== Segment start ==
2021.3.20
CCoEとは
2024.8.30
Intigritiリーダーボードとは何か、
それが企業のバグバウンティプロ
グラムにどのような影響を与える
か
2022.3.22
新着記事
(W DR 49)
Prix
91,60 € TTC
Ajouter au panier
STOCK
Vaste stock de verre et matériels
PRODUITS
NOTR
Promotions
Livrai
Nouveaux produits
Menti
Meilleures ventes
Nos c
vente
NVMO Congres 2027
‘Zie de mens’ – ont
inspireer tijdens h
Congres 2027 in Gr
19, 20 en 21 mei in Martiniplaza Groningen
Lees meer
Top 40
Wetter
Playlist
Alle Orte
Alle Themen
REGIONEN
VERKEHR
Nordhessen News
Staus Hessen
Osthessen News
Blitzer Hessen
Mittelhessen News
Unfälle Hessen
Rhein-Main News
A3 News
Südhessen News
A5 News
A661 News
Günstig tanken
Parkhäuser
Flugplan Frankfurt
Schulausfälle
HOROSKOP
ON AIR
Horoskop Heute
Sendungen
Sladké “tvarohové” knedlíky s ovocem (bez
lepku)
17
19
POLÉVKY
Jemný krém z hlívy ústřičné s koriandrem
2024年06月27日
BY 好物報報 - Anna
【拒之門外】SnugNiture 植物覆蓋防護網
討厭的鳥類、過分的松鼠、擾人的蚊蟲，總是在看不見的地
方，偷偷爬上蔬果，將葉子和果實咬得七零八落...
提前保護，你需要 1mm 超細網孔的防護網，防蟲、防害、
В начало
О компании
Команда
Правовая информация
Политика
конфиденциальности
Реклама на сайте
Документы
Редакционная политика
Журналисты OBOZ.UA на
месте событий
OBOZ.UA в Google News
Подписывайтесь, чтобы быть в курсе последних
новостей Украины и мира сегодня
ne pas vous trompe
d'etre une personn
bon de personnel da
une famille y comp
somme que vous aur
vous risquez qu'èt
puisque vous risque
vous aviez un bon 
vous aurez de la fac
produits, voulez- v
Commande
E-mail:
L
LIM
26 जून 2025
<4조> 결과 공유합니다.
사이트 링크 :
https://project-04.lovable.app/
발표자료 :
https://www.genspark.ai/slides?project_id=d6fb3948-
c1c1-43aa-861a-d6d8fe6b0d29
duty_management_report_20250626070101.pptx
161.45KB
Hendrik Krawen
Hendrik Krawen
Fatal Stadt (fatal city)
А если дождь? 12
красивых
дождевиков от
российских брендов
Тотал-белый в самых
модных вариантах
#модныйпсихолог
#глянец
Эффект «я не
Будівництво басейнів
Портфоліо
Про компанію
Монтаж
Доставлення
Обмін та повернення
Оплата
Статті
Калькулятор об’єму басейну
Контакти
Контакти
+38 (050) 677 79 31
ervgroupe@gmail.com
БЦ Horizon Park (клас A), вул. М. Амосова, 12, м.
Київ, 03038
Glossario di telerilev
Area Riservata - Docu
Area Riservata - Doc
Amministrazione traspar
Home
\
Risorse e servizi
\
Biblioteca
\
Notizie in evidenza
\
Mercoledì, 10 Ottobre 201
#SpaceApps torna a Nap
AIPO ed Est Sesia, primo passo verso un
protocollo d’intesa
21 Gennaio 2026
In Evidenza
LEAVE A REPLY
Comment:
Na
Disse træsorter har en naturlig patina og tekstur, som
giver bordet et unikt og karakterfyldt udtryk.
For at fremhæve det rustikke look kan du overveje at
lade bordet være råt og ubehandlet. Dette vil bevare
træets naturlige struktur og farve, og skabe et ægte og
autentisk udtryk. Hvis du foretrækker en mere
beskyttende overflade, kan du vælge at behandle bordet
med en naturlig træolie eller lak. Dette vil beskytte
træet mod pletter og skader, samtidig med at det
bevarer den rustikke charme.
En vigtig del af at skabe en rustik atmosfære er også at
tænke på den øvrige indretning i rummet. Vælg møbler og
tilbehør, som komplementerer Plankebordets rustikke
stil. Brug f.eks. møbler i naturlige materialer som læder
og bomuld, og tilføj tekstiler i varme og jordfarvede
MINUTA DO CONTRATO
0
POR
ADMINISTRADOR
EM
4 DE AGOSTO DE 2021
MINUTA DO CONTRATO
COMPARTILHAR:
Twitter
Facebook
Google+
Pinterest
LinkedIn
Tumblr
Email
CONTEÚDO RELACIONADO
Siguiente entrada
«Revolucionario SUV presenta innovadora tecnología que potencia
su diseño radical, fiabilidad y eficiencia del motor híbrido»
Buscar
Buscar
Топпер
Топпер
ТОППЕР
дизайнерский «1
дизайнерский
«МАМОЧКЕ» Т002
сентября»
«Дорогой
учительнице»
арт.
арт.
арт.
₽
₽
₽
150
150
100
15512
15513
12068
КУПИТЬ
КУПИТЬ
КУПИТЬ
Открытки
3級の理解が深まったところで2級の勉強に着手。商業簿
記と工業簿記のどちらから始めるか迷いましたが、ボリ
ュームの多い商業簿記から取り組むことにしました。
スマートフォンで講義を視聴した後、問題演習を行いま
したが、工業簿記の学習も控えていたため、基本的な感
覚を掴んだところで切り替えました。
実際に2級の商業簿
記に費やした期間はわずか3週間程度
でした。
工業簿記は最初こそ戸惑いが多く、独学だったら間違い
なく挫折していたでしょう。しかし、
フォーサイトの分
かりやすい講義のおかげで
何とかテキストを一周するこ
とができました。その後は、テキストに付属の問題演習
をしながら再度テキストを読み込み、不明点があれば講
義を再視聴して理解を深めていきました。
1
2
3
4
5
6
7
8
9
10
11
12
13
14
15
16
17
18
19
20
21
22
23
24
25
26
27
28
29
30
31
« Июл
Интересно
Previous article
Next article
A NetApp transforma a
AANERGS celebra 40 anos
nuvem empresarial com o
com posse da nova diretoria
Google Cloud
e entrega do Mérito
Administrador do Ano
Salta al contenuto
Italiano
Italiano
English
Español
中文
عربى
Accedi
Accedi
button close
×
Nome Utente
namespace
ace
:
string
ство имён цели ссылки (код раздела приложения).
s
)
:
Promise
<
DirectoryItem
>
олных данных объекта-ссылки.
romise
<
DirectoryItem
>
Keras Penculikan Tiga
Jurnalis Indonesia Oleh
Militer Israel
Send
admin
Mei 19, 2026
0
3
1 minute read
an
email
== Segment end ==
Set down exactly the lines that begin with the one containing "Salta al contenuto" and end with the last line above, and no others.

TASK ANSWER ▸
Salta al contenuto
Italiano
Italiano
English
Español
中文
عربى
Accedi
Accedi
button close
×
Nome Utente
namespace
ace
:
string
ство имён цели ссылки (код раздела приложения).
s
)
:
Promise
<
DirectoryItem
>
олных данных объекта-ссылки.
romise
<
DirectoryItem
>
Keras Penculikan Tiga
Jurnalis Indonesia Oleh
Militer Israel
Send
admin
Mei 19, 2026
0
3
1 minute read
an
email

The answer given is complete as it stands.